The Madras High Court decision has been followed by the Bombay High Court in Commissioner of Income-tax v. M. M. Khanna and the Andhra Pradesh High Court in Duggirala Sadasiva Vittal v. Bolla Rattain has also taken the same view. We are in respectful agreement with these pronouncements and hold that Pachayapa Chettiar when he impressed his separate property with the character of joint family property, did not transfer those properties in favour of any person. This being so, there cannot be any question of there being a gift for we cannot conceive of a gift without there being a transfer. If there is no gift, it is not contended before us that section 10 of the Estate Duty Act is attracted or can have any application.
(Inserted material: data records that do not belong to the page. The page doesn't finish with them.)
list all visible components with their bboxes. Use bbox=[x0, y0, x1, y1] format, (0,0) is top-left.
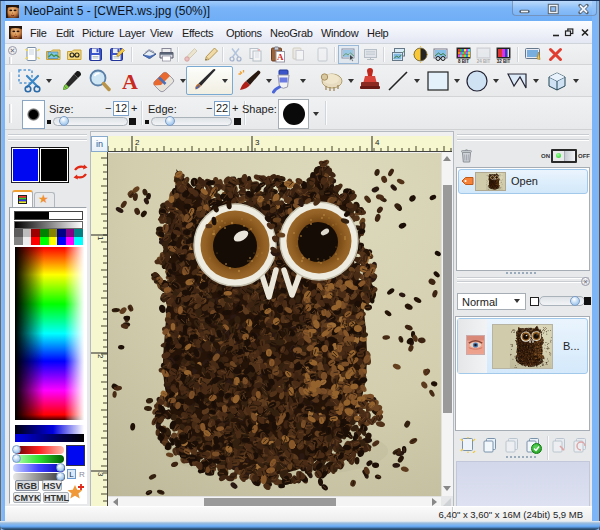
svg-text:2: 2 bbox=[135, 138, 140, 147]
svg-text:A: A bbox=[122, 69, 138, 94]
svg-text:3: 3 bbox=[255, 138, 260, 147]
svg-text:2: 2 bbox=[96, 354, 105, 359]
svg-text:A: A bbox=[277, 52, 284, 62]
svg-text:32 BIT: 32 BIT bbox=[497, 59, 511, 64]
svg-text:8 BIT: 8 BIT bbox=[458, 59, 469, 64]
svg-text:1: 1 bbox=[96, 236, 105, 241]
svg-text:3: 3 bbox=[96, 472, 105, 477]
svg-text:24 BIT: 24 BIT bbox=[477, 59, 491, 64]
svg-text:4: 4 bbox=[375, 138, 380, 147]
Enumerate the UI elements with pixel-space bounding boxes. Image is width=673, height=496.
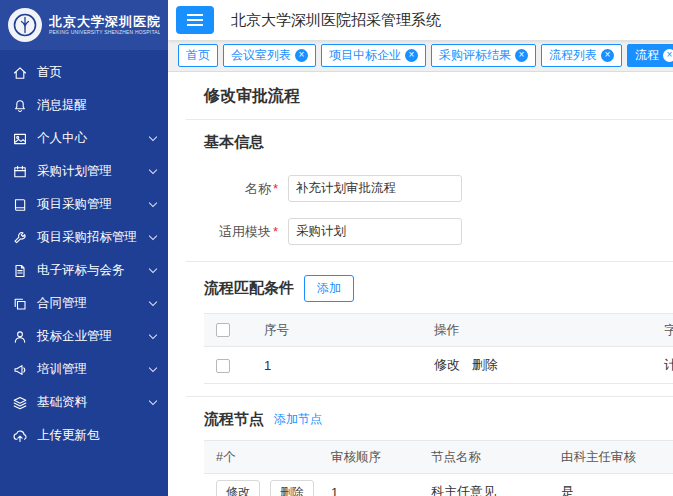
node-name-cell: 科主任意见: [419, 474, 549, 496]
tab-label: 项目中标企业: [329, 47, 401, 64]
match-conditions-heading: 流程匹配条件: [204, 279, 294, 298]
sidebar-item-label: 首页: [37, 64, 62, 81]
sidebar-item-messages[interactable]: 消息提醒: [0, 89, 168, 122]
match-conditions-section-header: 流程匹配条件 添加: [186, 262, 673, 313]
tab-project-winning-bidder[interactable]: 项目中标企业: [321, 44, 426, 67]
sidebar-item-procurement-plan[interactable]: 采购计划管理: [0, 155, 168, 188]
flow-nodes-table: #个 审核顺序 节点名称 由科主任审核 修改 删除 1 科主任意见 是: [204, 440, 673, 496]
hospital-logo: 北京大学深圳医院 PEKING UNIVERSITY SHENZHEN HOSP…: [0, 0, 168, 50]
column-header-seq: 序号: [252, 314, 422, 347]
table-header-row: 序号 操作 字: [204, 314, 673, 347]
name-input[interactable]: [288, 175, 462, 202]
chevron-down-icon: [149, 165, 157, 173]
document-icon: [12, 263, 28, 278]
name-field-label: 名称: [186, 180, 278, 198]
sidebar-item-label: 个人中心: [37, 130, 87, 147]
module-input[interactable]: [288, 218, 462, 245]
sidebar-menu: 首页 消息提醒 个人中心 采购计划管理 项目采购管理 项目采购招标管理: [0, 50, 168, 452]
name-field-row: 名称: [186, 175, 673, 202]
tab-process[interactable]: 流程: [627, 44, 673, 67]
tab-process-list[interactable]: 流程列表: [541, 44, 622, 67]
column-header-operation: 操作: [422, 314, 652, 347]
flow-nodes-heading: 流程节点: [204, 410, 264, 429]
top-header: 北京大学深圳医院招采管理系统: [168, 0, 673, 40]
select-all-checkbox[interactable]: [216, 323, 230, 337]
flow-nodes-section-header: 流程节点 添加节点: [186, 397, 673, 440]
add-node-link[interactable]: 添加节点: [274, 411, 322, 428]
home-icon: [12, 65, 28, 80]
seq-cell: 1: [252, 347, 422, 384]
tab-label: 流程: [635, 47, 659, 64]
page-title: 修改审批流程: [186, 72, 673, 119]
user-photo-icon: [12, 131, 28, 146]
close-icon[interactable]: [515, 49, 528, 62]
close-icon[interactable]: [663, 49, 673, 62]
sidebar-item-bidder-management[interactable]: 投标企业管理: [0, 320, 168, 353]
dept-head-cell: 是: [549, 474, 673, 496]
tab-evaluation-result[interactable]: 采购评标结果: [431, 44, 536, 67]
sidebar-item-home[interactable]: 首页: [0, 56, 168, 89]
sidebar-item-project-procurement[interactable]: 项目采购管理: [0, 188, 168, 221]
chevron-down-icon: [149, 264, 157, 272]
column-header-dept-head: 由科主任审核: [549, 441, 673, 474]
logo-subtitle: PEKING UNIVERSITY SHENZHEN HOSPITAL: [49, 30, 160, 36]
order-cell: 1: [319, 474, 419, 496]
sidebar-item-project-bidding[interactable]: 项目采购招标管理: [0, 221, 168, 254]
main-content: 修改审批流程 基本信息 名称 适用模块 流程匹配条件 添加 序号 操作 字: [168, 72, 673, 496]
delete-link[interactable]: 删除: [472, 357, 498, 372]
close-icon[interactable]: [405, 49, 418, 62]
open-tabs-bar: 首页 会议室列表 项目中标企业 采购评标结果 流程列表 流程: [168, 40, 673, 72]
column-header-actions: #个: [204, 441, 319, 474]
module-field-label: 适用模块: [186, 223, 278, 241]
cloud-upload-icon: [12, 428, 28, 443]
tab-meeting-room-list[interactable]: 会议室列表: [223, 44, 316, 67]
sidebar-toggle-button[interactable]: [176, 6, 214, 34]
modify-link[interactable]: 修改: [434, 357, 460, 372]
sidebar-item-label: 电子评标与会务: [37, 262, 125, 279]
hospital-emblem-icon: [8, 8, 42, 42]
tab-label: 流程列表: [549, 47, 597, 64]
sidebar-item-e-evaluation[interactable]: 电子评标与会务: [0, 254, 168, 287]
table-row: 修改 删除 1 科主任意见 是: [204, 474, 673, 496]
logo-text: 北京大学深圳医院 PEKING UNIVERSITY SHENZHEN HOSP…: [49, 15, 160, 36]
calendar-icon: [12, 164, 28, 179]
sidebar: 北京大学深圳医院 PEKING UNIVERSITY SHENZHEN HOSP…: [0, 0, 168, 496]
basic-info-section-header: 基本信息: [186, 120, 673, 163]
sidebar-item-label: 投标企业管理: [37, 328, 112, 345]
layers-icon: [12, 395, 28, 410]
close-icon[interactable]: [295, 49, 308, 62]
column-header-node-name: 节点名称: [419, 441, 549, 474]
close-icon[interactable]: [601, 49, 614, 62]
tab-label: 会议室列表: [231, 47, 291, 64]
modify-button[interactable]: 修改: [216, 480, 260, 496]
tab-label: 采购评标结果: [439, 47, 511, 64]
clipped-cell: 计: [652, 347, 673, 384]
sidebar-item-label: 项目采购管理: [37, 196, 112, 213]
bell-icon: [12, 98, 28, 113]
sidebar-item-basic-data[interactable]: 基础资料: [0, 386, 168, 419]
match-conditions-table: 序号 操作 字 1 修改 删除 计: [204, 313, 673, 384]
sidebar-item-label: 项目采购招标管理: [37, 229, 137, 246]
tab-label: 首页: [186, 47, 210, 64]
sidebar-item-contract[interactable]: 合同管理: [0, 287, 168, 320]
basic-info-heading: 基本信息: [204, 133, 264, 152]
sidebar-item-personal-center[interactable]: 个人中心: [0, 122, 168, 155]
row-checkbox[interactable]: [216, 359, 230, 373]
column-header-order: 审核顺序: [319, 441, 419, 474]
column-header-clipped: 字: [652, 314, 673, 347]
chevron-down-icon: [149, 396, 157, 404]
sidebar-item-training[interactable]: 培训管理: [0, 353, 168, 386]
megaphone-icon: [12, 362, 28, 377]
add-condition-button[interactable]: 添加: [304, 275, 354, 302]
chevron-down-icon: [149, 231, 157, 239]
app-title: 北京大学深圳医院招采管理系统: [231, 11, 441, 30]
chevron-down-icon: [149, 132, 157, 140]
tab-home[interactable]: 首页: [178, 44, 218, 67]
wrench-icon: [12, 230, 28, 245]
book-icon: [12, 197, 28, 212]
delete-button[interactable]: 删除: [270, 480, 314, 496]
sidebar-item-upload-package[interactable]: 上传更新包: [0, 419, 168, 452]
chevron-down-icon: [149, 198, 157, 206]
sidebar-item-label: 基础资料: [37, 394, 87, 411]
chevron-down-icon: [149, 363, 157, 371]
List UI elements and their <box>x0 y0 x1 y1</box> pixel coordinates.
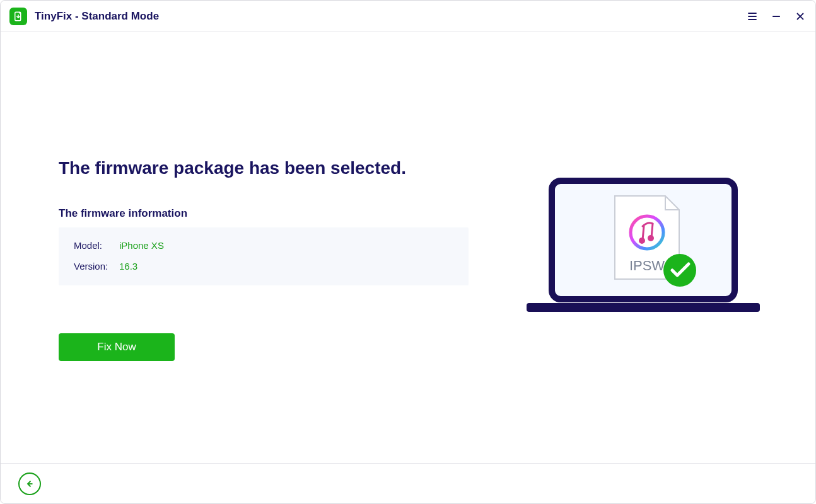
fix-now-button[interactable]: Fix Now <box>59 333 175 361</box>
svg-rect-2 <box>527 303 760 312</box>
firmware-info-heading: The firmware information <box>59 207 475 220</box>
model-value: iPhone XS <box>119 240 164 251</box>
svg-point-4 <box>648 235 654 241</box>
firmware-info-card: Model: iPhone XS Version: 16.3 <box>59 227 469 285</box>
laptop-illustration: IPSW <box>527 177 760 319</box>
svg-point-6 <box>663 254 696 287</box>
close-icon[interactable] <box>794 10 807 23</box>
minimize-icon[interactable] <box>770 10 783 23</box>
content-area: The firmware package has been selected. … <box>1 32 815 463</box>
footer-bar <box>1 463 815 503</box>
left-column: The firmware package has been selected. … <box>59 158 475 361</box>
app-window: TinyFix - Standard Mode The firmware pac… <box>0 0 816 504</box>
app-logo-icon <box>9 8 27 25</box>
titlebar-controls <box>746 10 807 23</box>
menu-icon[interactable] <box>746 10 759 23</box>
info-row-model: Model: iPhone XS <box>74 240 453 251</box>
version-label: Version: <box>74 261 119 272</box>
info-row-version: Version: 16.3 <box>74 261 453 272</box>
ipsw-label: IPSW <box>629 258 665 273</box>
titlebar: TinyFix - Standard Mode <box>1 1 815 32</box>
back-button[interactable] <box>18 472 41 495</box>
version-value: 16.3 <box>119 261 137 272</box>
svg-point-5 <box>639 238 645 244</box>
model-label: Model: <box>74 240 119 251</box>
app-title: TinyFix - Standard Mode <box>35 10 159 23</box>
page-headline: The firmware package has been selected. <box>59 158 475 178</box>
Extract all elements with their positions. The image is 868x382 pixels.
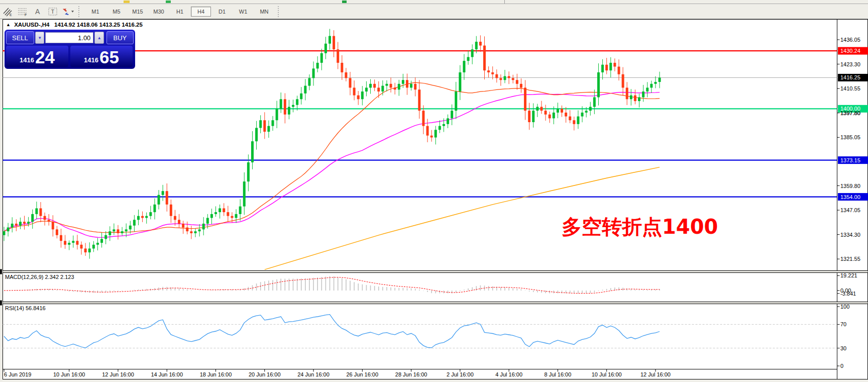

Before answering the question in the light of what is stated above, we wish to clarify that the discussions of this case certain only to the mill property and it has been agreed by counsel that that is the only property.
We answer the question referred to us in the affirmative that is in favour of the assessee and against the department. The question involved was not free from doubt and we think that the proper order to make regarding costs is to direct the parties to bear their costs. We do so.
Question answered in the affirmative.